Synopsis :
Le film relate l’univers sombre et pourtant fascinant des Cercles de jeux, où l’on se confronte à toutes sortes de personnes, qu’elles soient addicts, curieuses, ou businessmen pragmatiques. Dans un Paris méconnaissable, mais pourtant si familier, évolue Ella, qui semble prise d’un désintérêt profond pour sa vie toute tracée. Tout bascule lorsqu’elle rencontre Abel, un mystérieux commis qui semble prendre la vie comme un perpétuel jeu. Il l’entraîne à la rencontre de ce monde parallèle dont il connaît les vices et les vertus. Tous deux se tirent vers le bas, dévorés par leur passion et s’enfoncent profondément dans leur addiction.
Point de vue de la réalisatrice :
Marie Monge, après avoir pour la première fois franchi les portes d’un Cercle de jeux, a voulu faire un film sur ce milieu qui est peu connu et fascinant, mais surtout les personnes qui s’y retrouvent et qui évoluent dans cet univers : « il y a ceux qui viennent après avoir fait la fête, les commerçants du quartier, les habitués, des touristes, des gens qui tuent l’ennui, des vrais drogués… » Il s’agit de dépeindre l’addiction, autant celle qu’Ella porte à Abel, que l’addiction de ce dernier au jeu sous toutes ses formes. La volonté était d’inverser les rôles typiques prescrit dans le genre du film noir, tout en s’inspirant du sous-genre des « amants maudits » tels que « Sailor et Lula » de Lynch. Les personnages ainsi créés recherchent l’accomplissement et la réinvention à travers l’autre et leur amour, mais ce qui était au départ un objectif commun devient la raison de leur perte. D’autre part, l’enjeu était de montrer une image fidèle de l’univers des cercles, en filmant Paris de manière presque documentaire, mais en recréant les salles de jeux, puisque presque tous les cercles de Paris ont fermé.
Point de vue d’EN :
Bien que basé sur l’univers des Cercles de jeux, le scénario tourne principalement autour d’une histoire d’amour dévorante et destructrice relativement simpliste mais avec personnages bien campés, qui partagent une bonne alchimie. Le reste du scénario tombe dans le déjà vu, un peu cousu de fil blanc et c’est dommage car le début est très accrocheur et la tension est présente.

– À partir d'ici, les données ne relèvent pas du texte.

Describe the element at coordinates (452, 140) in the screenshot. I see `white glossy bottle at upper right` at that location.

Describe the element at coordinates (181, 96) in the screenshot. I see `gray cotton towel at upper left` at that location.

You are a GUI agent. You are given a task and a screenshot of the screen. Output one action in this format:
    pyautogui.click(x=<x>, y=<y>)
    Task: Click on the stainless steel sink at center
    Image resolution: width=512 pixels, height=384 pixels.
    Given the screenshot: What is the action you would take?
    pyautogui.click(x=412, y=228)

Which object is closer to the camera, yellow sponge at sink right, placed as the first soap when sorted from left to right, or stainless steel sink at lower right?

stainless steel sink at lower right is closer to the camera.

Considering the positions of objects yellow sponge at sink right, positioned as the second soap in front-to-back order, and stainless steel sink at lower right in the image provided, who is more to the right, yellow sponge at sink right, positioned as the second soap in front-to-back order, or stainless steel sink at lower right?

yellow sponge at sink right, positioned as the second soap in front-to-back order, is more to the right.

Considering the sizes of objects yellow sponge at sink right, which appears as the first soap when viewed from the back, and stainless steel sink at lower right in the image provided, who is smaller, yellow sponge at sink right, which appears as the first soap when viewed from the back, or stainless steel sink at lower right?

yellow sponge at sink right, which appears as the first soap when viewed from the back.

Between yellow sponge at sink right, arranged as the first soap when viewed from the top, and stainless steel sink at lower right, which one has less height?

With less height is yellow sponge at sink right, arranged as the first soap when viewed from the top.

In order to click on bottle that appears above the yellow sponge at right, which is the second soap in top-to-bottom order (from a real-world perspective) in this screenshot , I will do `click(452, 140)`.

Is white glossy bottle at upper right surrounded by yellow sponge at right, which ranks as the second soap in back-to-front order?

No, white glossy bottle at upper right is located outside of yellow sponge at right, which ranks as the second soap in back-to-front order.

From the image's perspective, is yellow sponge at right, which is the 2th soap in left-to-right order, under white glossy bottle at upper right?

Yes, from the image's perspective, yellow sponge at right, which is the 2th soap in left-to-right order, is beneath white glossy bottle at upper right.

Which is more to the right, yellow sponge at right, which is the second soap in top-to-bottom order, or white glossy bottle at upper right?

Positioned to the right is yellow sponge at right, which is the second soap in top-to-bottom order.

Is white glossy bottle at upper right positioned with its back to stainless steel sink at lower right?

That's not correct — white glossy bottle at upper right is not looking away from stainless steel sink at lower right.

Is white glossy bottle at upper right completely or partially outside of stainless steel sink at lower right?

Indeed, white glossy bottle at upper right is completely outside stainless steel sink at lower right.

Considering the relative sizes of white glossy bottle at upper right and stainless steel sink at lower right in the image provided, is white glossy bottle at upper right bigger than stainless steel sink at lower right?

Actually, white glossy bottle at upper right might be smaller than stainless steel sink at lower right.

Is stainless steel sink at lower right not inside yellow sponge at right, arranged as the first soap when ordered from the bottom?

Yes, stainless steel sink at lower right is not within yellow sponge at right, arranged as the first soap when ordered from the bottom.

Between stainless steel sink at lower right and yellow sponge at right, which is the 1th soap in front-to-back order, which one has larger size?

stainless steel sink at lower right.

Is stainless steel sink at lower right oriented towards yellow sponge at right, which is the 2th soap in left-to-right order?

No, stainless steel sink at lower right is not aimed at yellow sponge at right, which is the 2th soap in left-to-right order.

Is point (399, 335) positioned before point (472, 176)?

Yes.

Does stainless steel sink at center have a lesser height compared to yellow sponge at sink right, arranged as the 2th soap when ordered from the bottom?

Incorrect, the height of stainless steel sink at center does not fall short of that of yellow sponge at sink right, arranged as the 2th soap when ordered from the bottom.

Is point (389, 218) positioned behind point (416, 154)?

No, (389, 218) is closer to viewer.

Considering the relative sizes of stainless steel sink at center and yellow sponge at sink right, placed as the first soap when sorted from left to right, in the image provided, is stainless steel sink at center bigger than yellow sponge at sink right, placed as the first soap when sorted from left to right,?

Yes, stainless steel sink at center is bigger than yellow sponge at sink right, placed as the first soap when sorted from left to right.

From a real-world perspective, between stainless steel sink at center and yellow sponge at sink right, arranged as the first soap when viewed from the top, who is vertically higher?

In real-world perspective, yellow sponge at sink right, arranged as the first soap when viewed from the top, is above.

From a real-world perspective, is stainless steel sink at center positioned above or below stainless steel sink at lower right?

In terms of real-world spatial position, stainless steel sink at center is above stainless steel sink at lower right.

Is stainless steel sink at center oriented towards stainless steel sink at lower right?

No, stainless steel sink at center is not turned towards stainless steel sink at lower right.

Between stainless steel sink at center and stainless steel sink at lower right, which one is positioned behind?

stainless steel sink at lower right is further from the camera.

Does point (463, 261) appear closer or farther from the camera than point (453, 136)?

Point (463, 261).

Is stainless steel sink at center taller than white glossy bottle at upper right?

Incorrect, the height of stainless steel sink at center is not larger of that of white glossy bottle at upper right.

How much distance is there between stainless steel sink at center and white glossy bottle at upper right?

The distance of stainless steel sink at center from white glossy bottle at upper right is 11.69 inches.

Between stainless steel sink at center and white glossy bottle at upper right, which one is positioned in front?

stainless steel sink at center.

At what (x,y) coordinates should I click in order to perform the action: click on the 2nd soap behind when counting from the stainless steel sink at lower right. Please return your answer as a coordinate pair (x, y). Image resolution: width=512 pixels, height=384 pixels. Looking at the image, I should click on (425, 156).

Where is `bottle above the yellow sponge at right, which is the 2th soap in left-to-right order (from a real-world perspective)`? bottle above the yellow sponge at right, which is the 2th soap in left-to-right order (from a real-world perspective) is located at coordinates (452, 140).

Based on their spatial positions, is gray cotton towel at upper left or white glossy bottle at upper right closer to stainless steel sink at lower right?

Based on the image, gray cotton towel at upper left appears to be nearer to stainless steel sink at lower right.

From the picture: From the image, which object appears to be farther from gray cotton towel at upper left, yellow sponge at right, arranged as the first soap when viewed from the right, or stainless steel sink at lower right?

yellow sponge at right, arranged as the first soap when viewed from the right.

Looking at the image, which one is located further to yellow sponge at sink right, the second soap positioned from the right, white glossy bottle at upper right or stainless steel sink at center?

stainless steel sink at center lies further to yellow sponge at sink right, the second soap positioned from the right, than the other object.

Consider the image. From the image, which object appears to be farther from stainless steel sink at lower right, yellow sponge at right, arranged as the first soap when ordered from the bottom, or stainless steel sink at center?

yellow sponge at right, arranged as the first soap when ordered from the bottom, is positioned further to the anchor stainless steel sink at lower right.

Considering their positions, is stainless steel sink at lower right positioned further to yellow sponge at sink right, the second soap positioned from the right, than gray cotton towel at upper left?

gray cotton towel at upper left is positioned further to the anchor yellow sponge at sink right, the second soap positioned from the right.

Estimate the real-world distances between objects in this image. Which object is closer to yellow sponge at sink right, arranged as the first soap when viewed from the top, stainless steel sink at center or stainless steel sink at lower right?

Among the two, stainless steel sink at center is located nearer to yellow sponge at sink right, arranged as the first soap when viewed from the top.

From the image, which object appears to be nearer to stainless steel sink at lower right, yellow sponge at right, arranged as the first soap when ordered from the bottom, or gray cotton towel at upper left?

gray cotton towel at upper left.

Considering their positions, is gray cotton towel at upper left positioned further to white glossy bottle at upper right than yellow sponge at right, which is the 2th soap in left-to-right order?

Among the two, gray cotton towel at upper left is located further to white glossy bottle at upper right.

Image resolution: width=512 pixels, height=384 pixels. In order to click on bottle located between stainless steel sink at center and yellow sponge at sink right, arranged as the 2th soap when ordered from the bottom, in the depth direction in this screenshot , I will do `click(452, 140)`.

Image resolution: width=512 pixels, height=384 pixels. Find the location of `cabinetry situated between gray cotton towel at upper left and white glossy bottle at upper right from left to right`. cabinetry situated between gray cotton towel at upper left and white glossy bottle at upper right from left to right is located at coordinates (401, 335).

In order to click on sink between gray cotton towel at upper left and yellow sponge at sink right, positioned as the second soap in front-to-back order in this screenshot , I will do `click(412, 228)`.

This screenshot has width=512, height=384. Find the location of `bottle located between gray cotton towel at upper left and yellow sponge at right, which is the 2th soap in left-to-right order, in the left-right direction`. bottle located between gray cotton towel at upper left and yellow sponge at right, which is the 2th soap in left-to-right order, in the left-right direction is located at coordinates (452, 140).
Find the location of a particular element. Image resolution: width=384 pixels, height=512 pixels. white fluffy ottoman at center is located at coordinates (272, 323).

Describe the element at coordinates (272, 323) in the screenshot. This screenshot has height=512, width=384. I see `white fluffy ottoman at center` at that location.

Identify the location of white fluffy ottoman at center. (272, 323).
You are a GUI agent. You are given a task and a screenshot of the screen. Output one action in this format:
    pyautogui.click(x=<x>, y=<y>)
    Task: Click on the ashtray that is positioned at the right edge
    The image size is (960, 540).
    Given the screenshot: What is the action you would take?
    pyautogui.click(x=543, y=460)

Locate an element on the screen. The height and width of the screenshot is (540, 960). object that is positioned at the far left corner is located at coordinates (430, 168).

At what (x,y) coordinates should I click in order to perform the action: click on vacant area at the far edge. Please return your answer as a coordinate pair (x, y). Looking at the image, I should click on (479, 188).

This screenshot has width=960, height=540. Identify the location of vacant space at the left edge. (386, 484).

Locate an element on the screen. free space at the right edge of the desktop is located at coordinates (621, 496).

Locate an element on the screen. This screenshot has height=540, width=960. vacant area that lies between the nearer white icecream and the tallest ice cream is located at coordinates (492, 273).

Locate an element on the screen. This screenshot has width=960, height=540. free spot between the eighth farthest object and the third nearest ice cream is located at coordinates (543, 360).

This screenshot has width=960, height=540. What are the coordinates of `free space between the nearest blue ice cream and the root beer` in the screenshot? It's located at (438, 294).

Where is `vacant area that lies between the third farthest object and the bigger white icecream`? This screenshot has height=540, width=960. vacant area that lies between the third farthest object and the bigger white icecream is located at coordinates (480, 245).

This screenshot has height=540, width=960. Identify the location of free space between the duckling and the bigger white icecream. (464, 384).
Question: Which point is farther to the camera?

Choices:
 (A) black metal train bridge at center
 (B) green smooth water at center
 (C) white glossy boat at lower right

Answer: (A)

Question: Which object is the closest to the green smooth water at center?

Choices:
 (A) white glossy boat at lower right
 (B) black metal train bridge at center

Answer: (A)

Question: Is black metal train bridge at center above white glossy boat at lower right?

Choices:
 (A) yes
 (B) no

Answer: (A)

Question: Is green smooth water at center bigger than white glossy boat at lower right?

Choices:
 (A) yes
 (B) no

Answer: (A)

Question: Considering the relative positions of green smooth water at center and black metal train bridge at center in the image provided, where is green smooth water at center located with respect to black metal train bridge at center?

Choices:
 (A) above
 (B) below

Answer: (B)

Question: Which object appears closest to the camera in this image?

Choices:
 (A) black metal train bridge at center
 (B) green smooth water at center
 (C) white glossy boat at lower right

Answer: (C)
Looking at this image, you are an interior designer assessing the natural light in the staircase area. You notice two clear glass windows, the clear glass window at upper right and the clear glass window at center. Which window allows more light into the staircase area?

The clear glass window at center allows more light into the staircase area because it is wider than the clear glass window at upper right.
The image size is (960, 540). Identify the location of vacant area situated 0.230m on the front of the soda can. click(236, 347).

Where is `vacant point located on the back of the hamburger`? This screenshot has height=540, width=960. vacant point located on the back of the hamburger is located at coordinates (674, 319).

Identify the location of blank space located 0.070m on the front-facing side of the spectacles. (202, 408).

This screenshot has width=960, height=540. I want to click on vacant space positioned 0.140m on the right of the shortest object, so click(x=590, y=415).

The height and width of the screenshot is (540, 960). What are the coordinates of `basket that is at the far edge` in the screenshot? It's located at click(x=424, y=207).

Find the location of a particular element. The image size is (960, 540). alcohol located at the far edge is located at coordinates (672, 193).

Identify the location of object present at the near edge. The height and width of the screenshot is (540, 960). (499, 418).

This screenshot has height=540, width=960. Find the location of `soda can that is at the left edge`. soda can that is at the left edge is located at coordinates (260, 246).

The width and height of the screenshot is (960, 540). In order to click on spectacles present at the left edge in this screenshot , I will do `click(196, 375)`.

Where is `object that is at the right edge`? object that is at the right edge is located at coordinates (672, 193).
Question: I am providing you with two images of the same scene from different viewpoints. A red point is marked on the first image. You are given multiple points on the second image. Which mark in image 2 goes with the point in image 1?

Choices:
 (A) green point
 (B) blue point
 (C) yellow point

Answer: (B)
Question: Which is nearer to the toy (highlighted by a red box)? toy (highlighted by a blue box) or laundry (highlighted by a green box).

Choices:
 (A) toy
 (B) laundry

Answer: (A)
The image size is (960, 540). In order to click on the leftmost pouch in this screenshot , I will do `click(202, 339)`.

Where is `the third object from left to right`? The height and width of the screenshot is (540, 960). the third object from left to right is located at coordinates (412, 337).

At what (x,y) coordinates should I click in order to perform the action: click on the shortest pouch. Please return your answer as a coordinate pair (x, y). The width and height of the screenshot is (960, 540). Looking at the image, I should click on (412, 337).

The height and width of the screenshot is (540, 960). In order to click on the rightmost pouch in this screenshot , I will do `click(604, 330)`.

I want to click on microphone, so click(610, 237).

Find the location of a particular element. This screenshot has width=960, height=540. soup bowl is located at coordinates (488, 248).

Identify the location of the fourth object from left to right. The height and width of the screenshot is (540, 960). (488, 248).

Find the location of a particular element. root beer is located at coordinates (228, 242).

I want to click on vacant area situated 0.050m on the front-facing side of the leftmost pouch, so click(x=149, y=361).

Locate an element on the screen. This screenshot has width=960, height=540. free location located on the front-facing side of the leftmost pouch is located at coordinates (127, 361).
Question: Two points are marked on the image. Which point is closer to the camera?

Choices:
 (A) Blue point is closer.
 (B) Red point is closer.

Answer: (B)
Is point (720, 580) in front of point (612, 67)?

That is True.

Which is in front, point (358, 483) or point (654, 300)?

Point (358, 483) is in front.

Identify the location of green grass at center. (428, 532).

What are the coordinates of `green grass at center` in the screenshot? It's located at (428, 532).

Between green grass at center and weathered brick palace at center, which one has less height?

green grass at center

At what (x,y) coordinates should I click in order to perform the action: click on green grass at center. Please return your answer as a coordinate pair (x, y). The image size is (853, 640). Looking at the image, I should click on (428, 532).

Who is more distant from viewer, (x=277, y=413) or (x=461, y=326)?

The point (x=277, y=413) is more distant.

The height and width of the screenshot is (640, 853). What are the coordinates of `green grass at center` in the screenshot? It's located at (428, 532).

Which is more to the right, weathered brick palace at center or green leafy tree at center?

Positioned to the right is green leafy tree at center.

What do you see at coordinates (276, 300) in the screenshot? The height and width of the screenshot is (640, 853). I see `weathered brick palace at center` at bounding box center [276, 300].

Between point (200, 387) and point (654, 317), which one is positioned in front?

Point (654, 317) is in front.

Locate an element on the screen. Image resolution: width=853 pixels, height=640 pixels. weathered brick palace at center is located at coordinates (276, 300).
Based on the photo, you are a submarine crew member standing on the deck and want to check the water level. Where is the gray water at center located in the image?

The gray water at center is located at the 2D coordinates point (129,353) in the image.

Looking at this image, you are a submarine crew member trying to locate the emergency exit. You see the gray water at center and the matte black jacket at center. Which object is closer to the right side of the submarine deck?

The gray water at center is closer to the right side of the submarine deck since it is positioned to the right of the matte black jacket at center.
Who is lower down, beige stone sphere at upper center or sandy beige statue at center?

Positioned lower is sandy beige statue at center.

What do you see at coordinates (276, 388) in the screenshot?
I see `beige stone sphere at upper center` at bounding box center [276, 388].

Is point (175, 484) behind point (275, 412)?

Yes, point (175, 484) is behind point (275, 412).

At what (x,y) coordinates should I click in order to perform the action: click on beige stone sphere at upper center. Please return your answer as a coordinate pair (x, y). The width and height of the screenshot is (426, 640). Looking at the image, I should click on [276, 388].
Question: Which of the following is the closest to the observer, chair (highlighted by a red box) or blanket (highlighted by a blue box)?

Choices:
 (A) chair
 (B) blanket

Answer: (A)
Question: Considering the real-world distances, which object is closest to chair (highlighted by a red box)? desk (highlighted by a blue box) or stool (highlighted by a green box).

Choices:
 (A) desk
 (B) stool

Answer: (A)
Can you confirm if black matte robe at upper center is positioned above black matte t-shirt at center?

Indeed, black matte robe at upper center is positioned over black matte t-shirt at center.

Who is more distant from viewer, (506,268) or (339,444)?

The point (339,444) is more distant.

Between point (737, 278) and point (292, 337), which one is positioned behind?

Cependant, à de nombreuses reprises, c’est la forme qui sert le fond et le rend plus entier, et plus appréciable. Notamment, l’environnement parisien incroyablement bien retranscrit, avec une vision presque documentaire des Cercles de jeux : c’est l’effort de coller à la réalité donne une dimension supplémentaire au film. Ensuite, les gros plans omniprésents et la décision de tourner la majorité du film en shaky cam rajoutent à l’impression d’intrusion, d’immersion et d’enfermement qui transparait de l’addiction des deux personnages. D’un autre côté cette technique, ainsi que des cuts rapides pendant des jeux de regards, traduisent l’intimité et la complicité qui se crée rapidement et de manière presque suffocante. Ainsi on retrouve bien, dans la manière de filmer les acteurs, le schéma classique de l’addiction, et le schéma classique d’une relation amoureuse qui commence.
D’autre part, il y a un réel intérêt à remarquer que les évolutions des personnages sont visibles partout autre que dans leur manière d’agir. Lors du climax du film, le monde souterrain nous est présenté à travers les personnages à l’aide d’un plan séquence qui transforme la salle en quelque chose de grandiose et féérique, avec des lumières pleines et chaudes. Plus tard, on revient aux gros plans avec des lumières néon agressives ou des lumières tamisées et une grande partie d’ombre (notamment sur les visages), et les décors et costumes de plus en plus ternes (Abel est souvent une des seules taches de couleur dans le décor). On peut remarquer d’autres changements de lumières et costumes en accord avec la direction des personnages tout au long du film.
Enfin, la BO est très bien faite, souvent très raccord avec l’image, et appui sur les moments clés, pour les rendre encore plus marquant. Notamment la scène d’introduction au Cercle qui détonne par sa musique et se rapproche de films américains actuels, mais qui fonctionne extrêmement bien avec le sujet et la façon de filmer. Ensuite, le score en général était très au point, par exemple lors d’une scène de poursuite, la musique est tombée comme une sentence au moment où le pare-brise s’est brisé. Ceci montre une bonne maîtrise de la forme en général, ce qui contrebalance la faiblesse relative du fond.